ActualitésPerte d'appetit et dénutrition des seniors Redonner l'envie de manger aux seniors

1/5/2021

Redonner l'envie de manger aux seniors

Pathologie méconnue en société d’abondance mais véritable enjeu de santé public, la dénutrition des séniors se définit comme un déséquilibre entre les apports nutritionnels et les besoins de l’organisme. Celle-ci entraine des complications et une mortalité accrue. Elle touche 4 à 10% des personnes âgées vivant à domicile, 15 à 38% en institution et jusqu’à 70% des seniors hospitalisés. Quand on prend de l’âge, certains métabolismes se transforment et la sensation de faim s’amoindrit : on a moins envie de manger. Que faire alors pour éviter de se dénutrir ?

Le risque de dénutrition chez les seniors

Le statut nutritionnel est fragilisé par des modifications physiologiques (altération du goût, des sensations de faim et de soif, …), psychologiques (dépression, veuvage) et moteurs liés au vieillissement (maladie dégénérative, difficultés de préhension, problèmes de dents). Conséquence : le senior mange moins, ce qui l’entraîne dans un cercle vicieux dégradant fortement son état général.

Pour éviter cela, il convient de dépister et de prendre en charge la dénutrition des séniors AVANT que celle-ci ne s’installe durablement.

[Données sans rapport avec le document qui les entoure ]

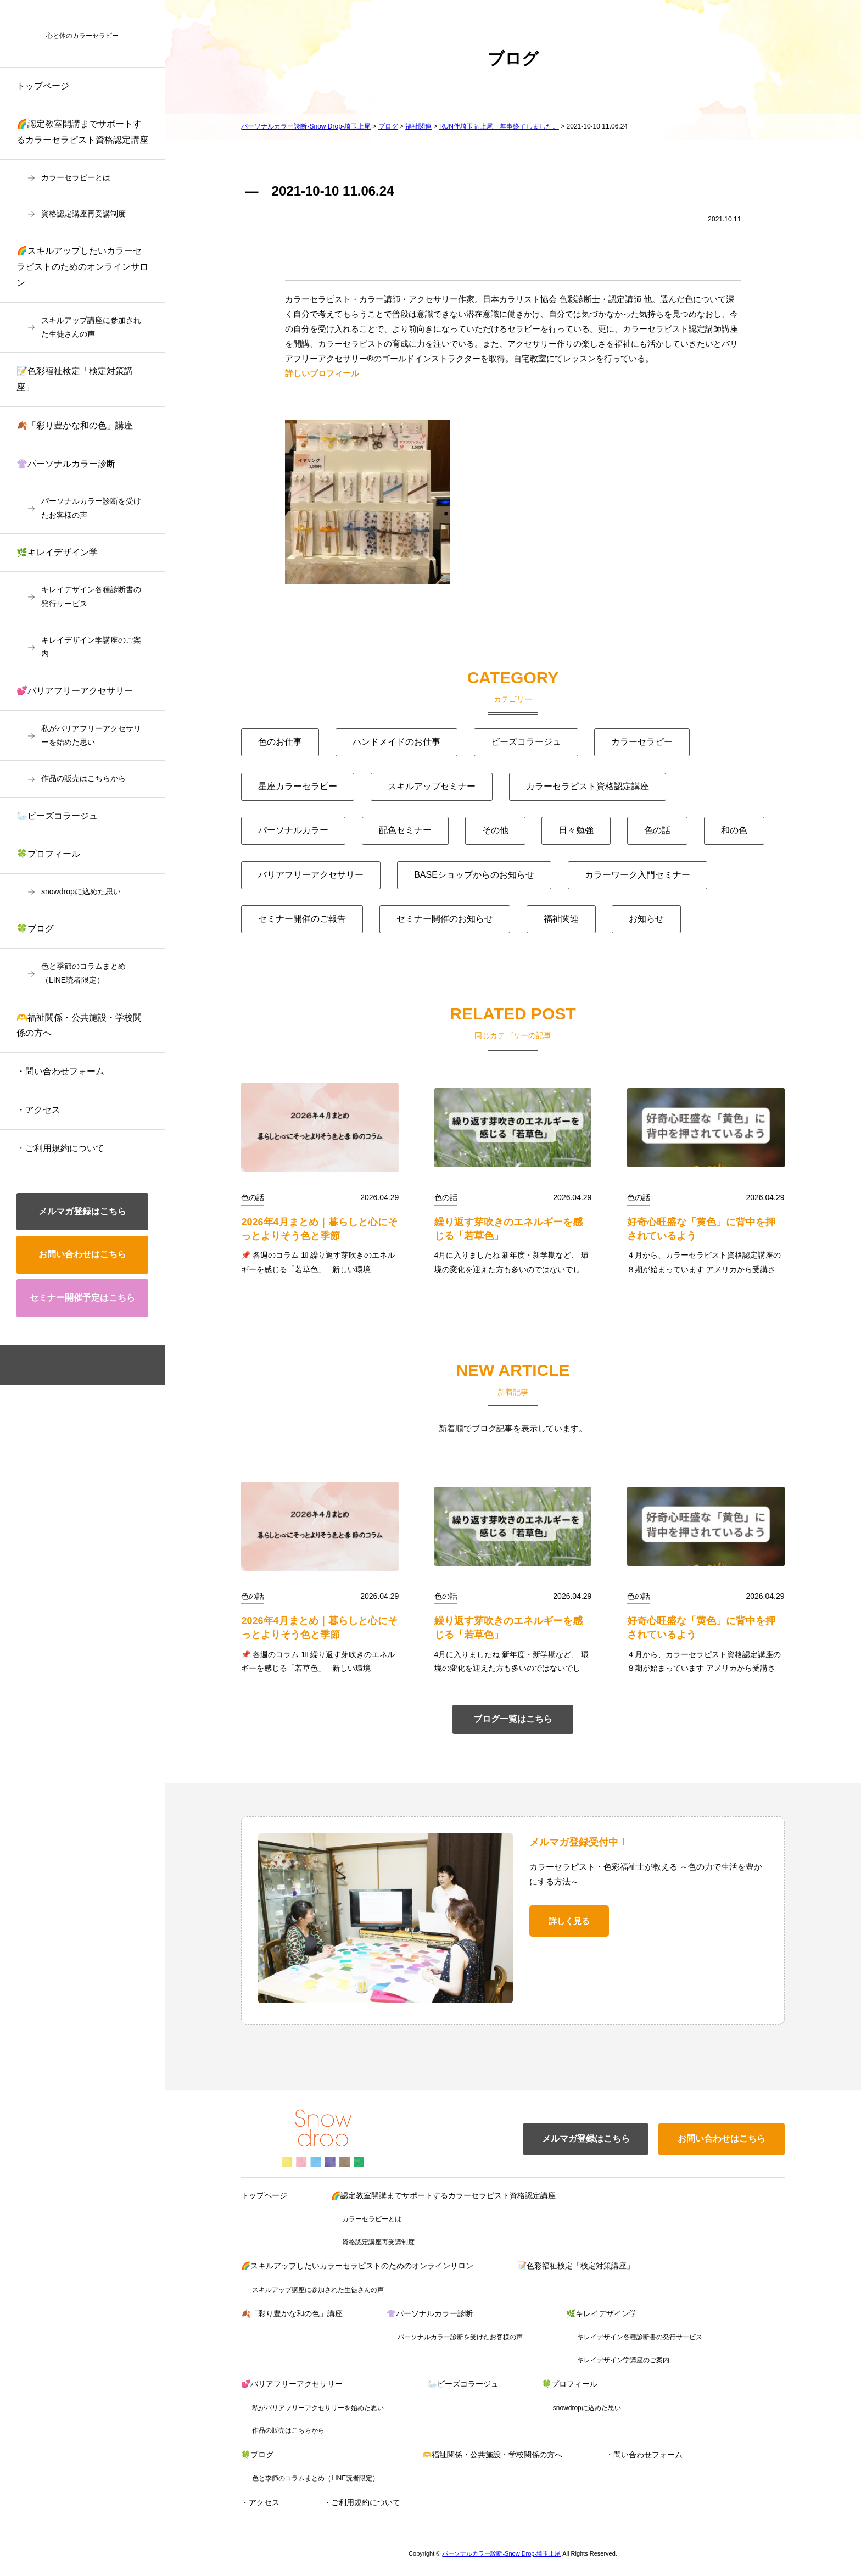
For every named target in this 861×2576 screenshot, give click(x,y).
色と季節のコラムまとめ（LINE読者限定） (83, 973)
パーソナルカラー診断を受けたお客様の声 (91, 508)
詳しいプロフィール (322, 373)
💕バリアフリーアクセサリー (74, 690)
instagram (100, 1365)
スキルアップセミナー (432, 786)
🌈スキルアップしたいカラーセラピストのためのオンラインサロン (82, 266)
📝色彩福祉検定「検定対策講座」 (74, 379)
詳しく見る (569, 1921)
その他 (495, 830)
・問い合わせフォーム (60, 1071)
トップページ (42, 86)
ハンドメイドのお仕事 (396, 741)
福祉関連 (561, 918)
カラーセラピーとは (75, 177)
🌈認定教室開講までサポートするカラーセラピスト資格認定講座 (82, 131)
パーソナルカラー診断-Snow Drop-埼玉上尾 (501, 2553)
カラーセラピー (642, 741)
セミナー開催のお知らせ (444, 918)
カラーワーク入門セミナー (637, 874)
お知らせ (646, 918)
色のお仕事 (280, 741)
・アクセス (38, 1109)
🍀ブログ (35, 928)
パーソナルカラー (293, 830)
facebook (64, 1365)
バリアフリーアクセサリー (311, 874)
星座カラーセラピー (297, 786)
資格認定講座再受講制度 (83, 213)
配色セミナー (405, 830)
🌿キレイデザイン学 (57, 552)
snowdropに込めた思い (81, 891)
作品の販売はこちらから (83, 778)
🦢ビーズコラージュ (57, 816)
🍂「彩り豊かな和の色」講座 (74, 425)
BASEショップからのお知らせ (474, 874)
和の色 (734, 830)
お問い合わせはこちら (82, 1254)
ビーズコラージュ (526, 741)
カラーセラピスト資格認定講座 (587, 786)
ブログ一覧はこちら (512, 1719)
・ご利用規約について (60, 1148)
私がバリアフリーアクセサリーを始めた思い (91, 735)
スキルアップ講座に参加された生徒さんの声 (91, 327)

Quelques conseils simples : se peser 1 fois par mois pour surveiller son poids, faire 3 vrais repas équilibrés et variés par jour, ainsi que de petites collations ; enfin boire suffisamment (environ 8 verres d’eau par jour) et bouger.

Stimuler chez la personne âgée l’envie de manger

Pour combattre les effets du temps, il convient d’entretenir ce qui nous donne l’envie de manger. Appuyons-nous sur nos 5 sens :

• La vue : faisons en sorte que notre assiette donne envie de la déguster, jouons sur une jolie présentation, soignons la nappe et la vaisselle, amenons de la couleur dans les plats avec les épices, jouons avec la forme ou la découpe des aliments, il convient de conserver ce côté ludique et surprenant. Si l’on peut partager ce moment convivial avec d’autres convives c’est encore mieux !

• L’odorat : sentir l’odeur du fruit sur l’étal nous projette tout de suite dans le moment où nous allons le déguster. Qui n’a jamais salivé en sentant mijoter un bon plat ou du pain grillé ? Une odeur agréable nous met en appétit.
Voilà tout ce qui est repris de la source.